Predicate Information (identified by operation id):
---------------------------------------------------

2 - filter("COUNTRY_OF_BIRTH"='FR' AND ("CITY_OF_BIRTH"='DELHI' OR
"CITY_OF_BIRTH"='LONDON'))

REM With two countries, the lack of knowledge makes the cardinality estimate worse !

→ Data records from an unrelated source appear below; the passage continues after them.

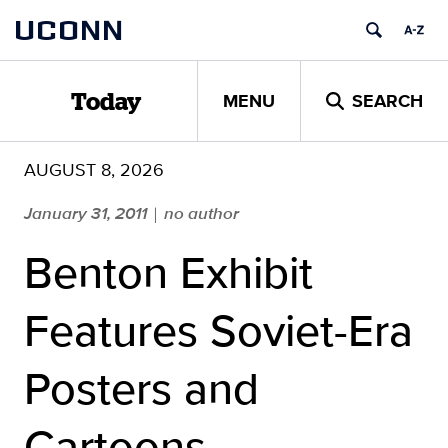
Skip
UCONN
to
content
MENU
SEARCH
Today
AUGUST 8, 2026
January 31, 2011
no author
|
Benton Exhibit
Features Soviet-Era
Posters and
Cartoons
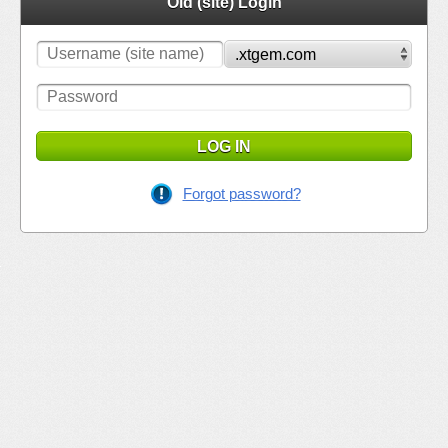
Old (site) Login
LOG IN
Forgot password?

select count(*), round(1536*(1/12)*(1/12)*(1/12)*(1/12)*(10/12)) Expected_Cardinality from test_cardinality where date_of_birth='01-JAN-60' and month_of_birth='JANUARY' and month_number = 1 and city_of_birth='BOMBAY' and country_of_birth='IN';

COUNT(*) ExpCrd
---------- -------
128 0

Execution Plan
----------------------------------------------------------
Plan hash value: 3936405985

---------------------------------------------------------------------------------------
Id Operation Name Rows Bytes Cost (%CPU) Time
---------------------------------------------------------------------------------------
0 SELECT STATEMENT 1 28 6 (0) 00:00:01
1 SORT AGGREGATE 1 28
* 2 TABLE ACCESS FULL TEST_CARDINALITY 1 28 6 (0) 00:00:01
---------------------------------------------------------------------------------------

Predicate Information (identified by operation id):
---------------------------------------------------

2 - filter("MONTH_OF_BIRTH"='JANUARY' AND "MONTH_NUMBER"=1 AND
"CITY_OF_BIRTH"='BOMBAY' AND "COUNTRY_OF_BIRTH"='IN' AND
"DATE_OF_BIRTH"='01-JAN-60')

REM Perfect knowledge about individual columns when multiplied together returns absolutely imperfect knowledge of all the columns !

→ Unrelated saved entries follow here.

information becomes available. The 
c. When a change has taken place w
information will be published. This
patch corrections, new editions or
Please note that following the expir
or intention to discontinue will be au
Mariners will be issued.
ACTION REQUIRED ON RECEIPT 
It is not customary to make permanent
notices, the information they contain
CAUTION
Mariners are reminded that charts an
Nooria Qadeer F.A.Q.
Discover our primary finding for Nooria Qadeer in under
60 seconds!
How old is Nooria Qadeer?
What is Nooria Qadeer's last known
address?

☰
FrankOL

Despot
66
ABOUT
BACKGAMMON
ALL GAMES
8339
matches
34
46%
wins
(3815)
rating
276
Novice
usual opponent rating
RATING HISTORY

select count(*), round(1536*(0/12)) Expected_Cardinality from test_cardinality where country_of_birth='SG';

COUNT(*) ExpCrd
---------- -------
0 0

Execution Plan
----------------------------------------------------------
Plan hash value: 3936405985

---------------------------------------------------------------------------------------
Id Operation Name Rows Bytes Cost (%CPU) Time
---------------------------------------------------------------------------------------
0 SELECT STATEMENT 1 3 6 (0) 00:00:01
1 SORT AGGREGATE 1 3
* 2 TABLE ACCESS FULL TEST_CARDINALITY 64 192 6 (0) 00:00:01
---------------------------------------------------------------------------------------

Predicate Information (identified by operation id):
---------------------------------------------------

2 - filter("COUNTRY_OF_BIRTH"='SG')

REM Although the Histogram on country_of_birth shows that there are *NO* rows for 'SG', Oracle cannot assume that there really are no rows.
REM What if I had inserted an 'SG' row after the gather_table_stats ?
REM So the optimizer must compute a Cardinality, how does it come up with 64 ? Any guesses ?

set autotrace off








Thus, you can see, in the simplest of cases, that the Cardinality
estimates can be very wrong. Imagine that this table is scaled up to 1,000 times its size, but the selectivity remains, generally, the same. Then, take this table in a complex multi-table query with join conditions. The incorrect Cardinality estimate could very well result in a poor Execution Plan. Thus, for cases like the "where city_of_birth in ('DELHI','LONDON') and country_of_birth='FR'", although we know that there would be 0 (zero) rows (irrespective of how large the table is), the Optimizer might well expect very many rows, depending on the table size. Where we would prefer that Oracle first filter on this table in a multi-table query, the Optimizer might prefer to execute this filter much later in the query, after needlessly wading through many blocks and rows in other tables in the same query!

2 comments:

Ravishankar said...

Hi Hemant,
Thanks for the post.
This is now addressed in 10.2.0.4 where we can use extended statistics.I did not try this 10.2.0.4 .11gR1 has this fixed. http://www.oracle.com/technology/obe/11gr1_db/perform/multistats/multicolstats.htm

Hemant K Chitale said...

Yes, I haven't tried this in 10.2.0.4 yet.
(although the results I published are in 10.2.0.4 , without defining a column group and extended statistics).